Et, süt ve tahıl ile beslenmeli
Annenin emzirme dönemindeki beslenmesinin anne sütünün verimliliği ve bebeğin gelecekteki sağlığı açısından çok önemli olduğunu anlatan Diyet Uzmanı Çisem Gündüz, “Bu dönemde emziren annenin günlük olarak fazladan 750 kalori alması gerekiyor. Ancak sağlıklı beslenme ilkeleri göz önünde bulundurularak, bu 750 kalorinin et, süt, tahıl ve yağ gruplarındaki gerekli vitamin ve minerallerden elde edilmeli. Günlük alınan enerji 1800 kalorinin altına düşmemeli. 1800 kalorinin altındaki enerji alımları annedeki süt salınım seviyelerini olumsuz yönde etkileyeceği unutulmamalı” diye konuştu.
Emziren annede herhangi bir beslenme bozukluğu veya vitamin ve mineral konsantrasyonunda olumsuz bir durum varsa doktordan ve diyetisyenden yardım alması gerektiğini vurgulayan Gündüz, şunları kaydetti:
"Gebelik ve emziklilik dönemi boyunca annenin düzenli protein tüketimi bebeğin gelişimi için oldukça önem taşıyor. Bu nedenle sıklıkla hayvansal ve bitkisel kaynaklı proteinlerin annenin beslenme programında yer alması gerekiyor. Et ve et ürünleri ile kalsiyum yönünden zengin olan süt ve süt ürünlerinin gün içerisinde mutlaka tüketilmeli. Demir, çinko, kalsiyum gibi minerallerden zengin, aynı zamanda enerji ihtiyacını karşılayabilecek, süt arttırıcı kuru meyvelere de mutlaka beslenme programında yer verilmesi gerekiyor. Anne sütünün yağ içeriği, beslenme tarzına bağlı olarak değişiyor. Ancak annenin günlük enerjisinin yüzde 25-30’unu yağlardan alması gerekiyor. Annenin beslenmesindeki çoklu doymamış yağ asitlerinin varlığı fetusun ve yeni doğan bebeğin retina ve beyin gelişimi için önem taşıyor. Bu nedenle annelerin, haftada 2 kez balık tüketmelerin öneriyoruz."
Her emzirmede 1 bardak su içmeli
Emzirme döneminde su metabolizmasında artış yönünde bir değişim görüldüğünü söyleyen Gündüz, “Vücudun ürettiği süt miktarının değişmemesi için annenin beslenmesine dikkat ettiği kadar sıvı alımına da özen göstermesi gerekir. Günlük alınan su miktarı en az 3 litre olmalıdır. Suyun yanı sıra sıvı alımını arttırmak için ek olarak ayran, kefir, taze sıkılmış meyve suları, limonata, komposto ve hoşaflar da tercih edilebilir.

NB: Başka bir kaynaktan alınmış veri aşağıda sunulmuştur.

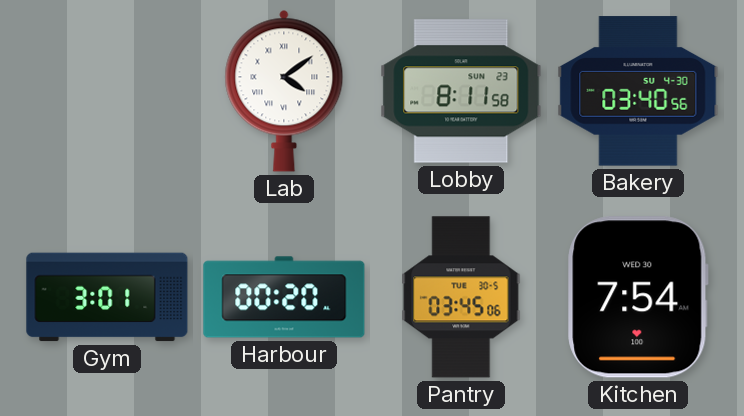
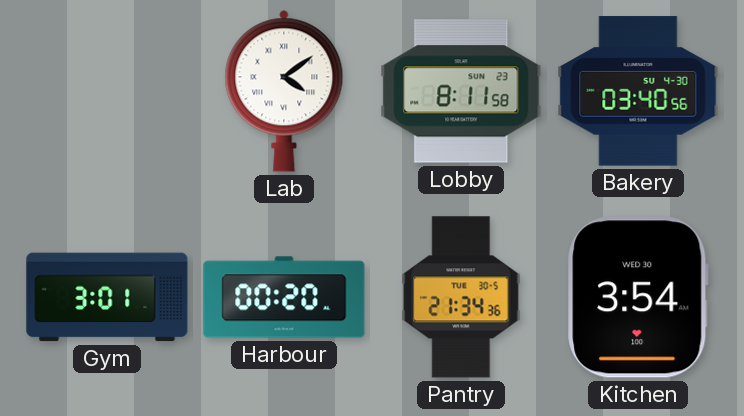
Pantry: 03:45 -> 21:34
Kitchen: 7:54 -> 3:54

Ayrıca emzirme sırasında anne susama hissi yaşayabilir. Bu yüzden her emzirme seansında 1 bardak su tüketimi önerilir. Kafein içeriği nedeniyle çay-kahve ve gazlı içecek tüketimi sınırlandırılmalıdır. Doğumdan sonraki 2-3 hafta anne ve bebekte gaz sancıları olabiliyor. Böyle bir durumda anneler çiğ sebze ve meyve tüketmekten kaçınarak, bazı sebzeleri salata yerine pişmiş şekilde tüketebiliyor. Lahana, karnabahar, brokoli, pırasa, kereviz, enginar, kuru baklagiller gibi gaz yapan besinler tüketirken dikkat edilmesi gerekiyor. Meyve yerine de az şekerli olarak hazırlanmış komposto veya hoşaf içilmeli” dedi.
Emzirme dönemindeki annenin ilk 3 ay süresince zayıflamak için diyet yapmaması gerektiğini söyleyen Gündüz, 3. aydan sonra diyetisyen desteği ile yeterli ve dengeli bir sağlıklı beslenme programı uygulanarak ayda en fazla 2 kilo kaybının hedeflenebileceğini aktarıyor.